Task material Block Start
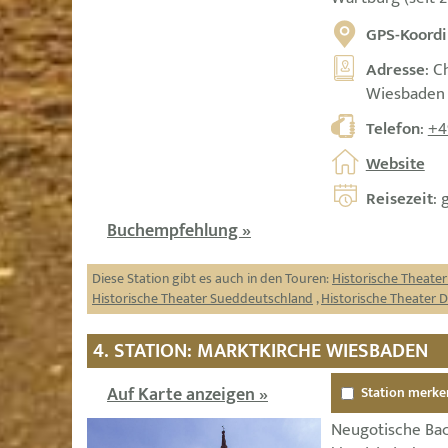
GPS-Koordi
Adresse
: C
Wiesbaden
Telefon
:
+4
Website
Reisezeit
: 
Buchempfehlung »
Diese Station gibt es auch in den Touren:
Historische Theate
Historische Theater Sueddeutschland
,
Historische Theater 
4. STATION: MARKTKIRCHE WIESBADEN
Auf Karte anzeigen »
Station merke
Neugotische Bac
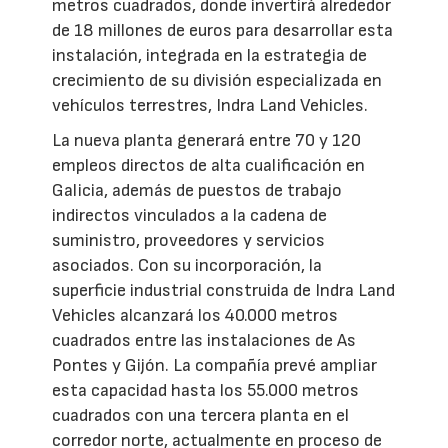
metros cuadrados, donde invertirá alrededor
de 18 millones de euros para desarrollar esta
instalación, integrada en la estrategia de
crecimiento de su división especializada en
vehículos terrestres, Indra Land Vehicles.
La nueva planta generará entre 70 y 120
empleos directos de alta cualificación en
Galicia, además de puestos de trabajo
indirectos vinculados a la cadena de
suministro, proveedores y servicios
asociados. Con su incorporación, la
superficie industrial construida de Indra Land
Vehicles alcanzará los 40.000 metros
cuadrados entre las instalaciones de As
Pontes y Gijón. La compañía prevé ampliar
esta capacidad hasta los 55.000 metros
cuadrados con una tercera planta en el
corredor norte, actualmente en proceso de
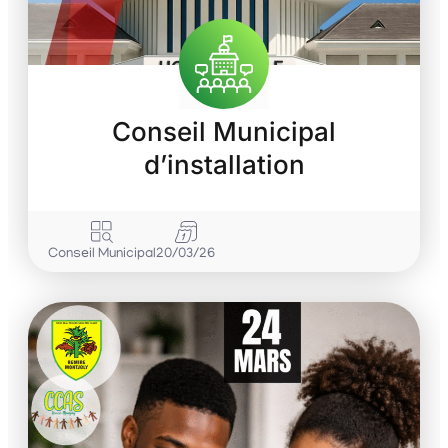
Conseil Municipal
d’installation
Conseil Municipal
20/03/26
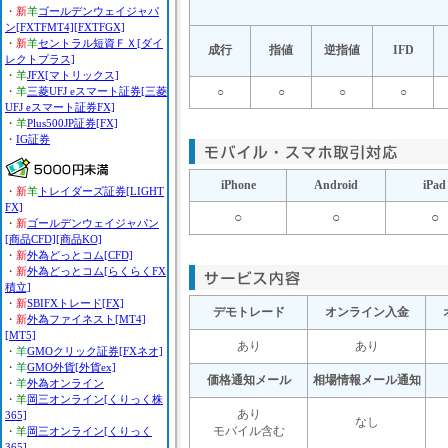
・
新
羊
ゴールデンウェイジャパ
ン[FXTFMT4][FXTFGX]
・
新
羊
セントラル短資ＦＸ[ダイ
成行
指値
逆指値
IFD
レクトプラス]
・
羊
JFX[マトリックス]
・
羊
三菱UFJ eスマート証券[三菱
○
○
○
○
UFJ eスマート証券FX]
・
羊
Plus500JP証券[FX]
・
IG証券
iPhone
Android
iPad
・
新
羊
トレイダーズ証券[LIGHT
FX]
○
○
○
・
新
ゴールデンウェイジャパン
[商品CFD][商品KO]
・
新
外為どっとコム[CFD]
・
新
外為どっとコム[らくらくFX
積立]
・
新
SBIFXトレード[FX]
デモトレード
オンライン入金
・
新
外為ファイネスト[MT4]
[MT5]
あり
あり
・
羊
GMOクリック証券[FXネオ]
・
羊
GMO外貨[外貨ex]
価格通知メール
相場情報メール通知
・
羊
外為オンライン
・
羊
岡三オンライン[くりっく株
あり
365]
なし
モバイル含む
・
羊
岡三オンライン[くりっく
365]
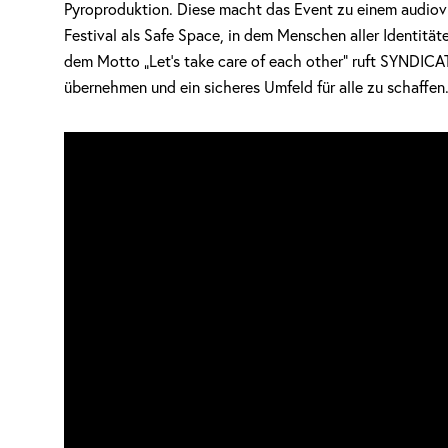
Pyroproduktion. Diese macht das Event zu einem audiovi
Festival als Safe Space, in dem Menschen aller Identitä
dem Motto „Let’s take care of each other” ruft SYNDIC
übernehmen und ein sicheres Umfeld für alle zu schaffen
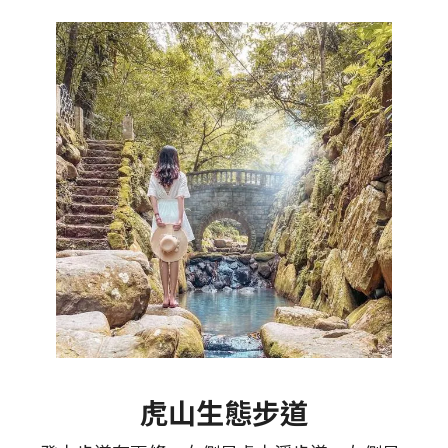
虎山生態步道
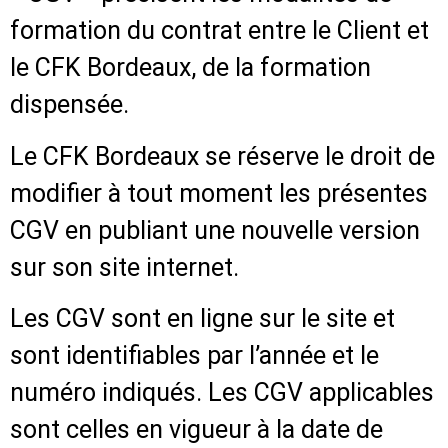
formation du contrat entre le Client et
le CFK Bordeaux, de la formation
dispensée.
Le CFK Bordeaux se réserve le droit de
modifier à tout moment les présentes
CGV en publiant une nouvelle version
sur son site internet.
Les CGV sont en ligne sur le site et
sont identifiables par l’année et le
numéro indiqués. Les CGV applicables
sont celles en vigueur à la date de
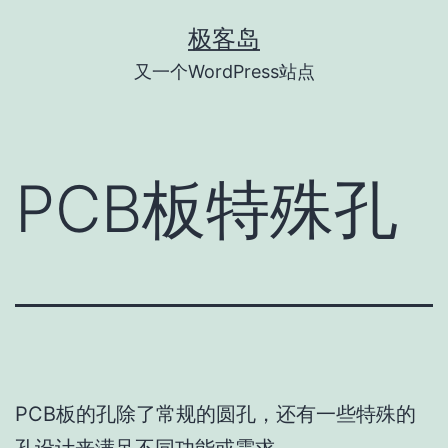
跳
极客岛
至
又一个WordPress站点
内
容
PCB板特殊孔
PCB板的孔除了常规的圆孔，还有一些特殊的
孔设计来满足不同功能或需求。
Task material Block End
→ **What needs to be done**: Please return the records above exactly as written, dropping every picture.

→ **Exercise solution**:
GPS-Koordi
Adresse
: C
Wiesbaden
Telefon
:
+4
Website
Reisezeit
: 
Buchempfehlung »
Diese Station gibt es auch in den Touren:
Historische Theate
Historische Theater Sueddeutschland
,
Historische Theater 
4. STATION: MARKTKIRCHE WIESBADEN
Auf Karte anzeigen »
Station merke
Neugotische Bac
metros cuadrados, donde invertirá alrededor
de 18 millones de euros para desarrollar esta
instalación, integrada en la estrategia de
crecimiento de su división especializada en
vehículos terrestres, Indra Land Vehicles.
La nueva planta generará entre 70 y 120
empleos directos de alta cualificación en
Galicia, además de puestos de trabajo
indirectos vinculados a la cadena de
suministro, proveedores y servicios
asociados. Con su incorporación, la
superficie industrial construida de Indra Land
Vehicles alcanzará los 40.000 metros
cuadrados entre las instalaciones de As
Pontes y Gijón. La compañía prevé ampliar
esta capacidad hasta los 55.000 metros
cuadrados con una tercera planta en el
corredor norte, actualmente en proceso de
Conseil Municipal
d’installation
Conseil Municipal
20/03/26
・
新
羊
ゴールデンウェイジャパ
ン[FXTFMT4][FXTFGX]
・
新
羊
セントラル短資ＦＸ[ダイ
成行
指値
逆指値
IFD
レクトプラス]
・
羊
JFX[マトリックス]
・
羊
三菱UFJ eスマート証券[三菱
○
○
○
○
UFJ eスマート証券FX]
・
羊
Plus500JP証券[FX]
・
IG証券
iPhone
Android
iPad
・
新
羊
トレイダーズ証券[LIGHT
FX]
○
○
○
・
新
ゴールデンウェイジャパン
[商品CFD][商品KO]
・
新
外為どっとコム[CFD]
・
新
外為どっとコム[らくらくFX
積立]
・
新
SBIFXトレード[FX]
デモトレード
オンライン入金
・
新
外為ファイネスト[MT4]
[MT5]
あり
あり
・
羊
GMOクリック証券[FXネオ]
・
羊
GMO外貨[外貨ex]
価格通知メール
相場情報メール通知
・
羊
外為オンライン
・
羊
岡三オンライン[くりっく株
あり
365]
なし
モバイル含む
・
羊
岡三オンライン[くりっく
365]
Pyroproduktion. Diese macht das Event zu einem audiovi
Festival als Safe Space, in dem Menschen aller Identitä
dem Motto „Let’s take care of each other” ruft SYNDIC
übernehmen und ein sicheres Umfeld für alle zu schaffen
虎山生態步道
formation du contrat entre le Client et
le CFK Bordeaux, de la formation
dispensée.
Le CFK Bordeaux se réserve le droit de
modifier à tout moment les présentes
CGV en publiant une nouvelle version
sur son site internet.
Les CGV sont en ligne sur le site et
sont identifiables par l’année et le
numéro indiqués. Les CGV applicables
sont celles en vigueur à la date de
跳
极客岛
至
又一个WordPress站点
内
容
PCB板特殊孔
PCB板的孔除了常规的圆孔，还有一些特殊的
孔设计来满足不同功能或需求。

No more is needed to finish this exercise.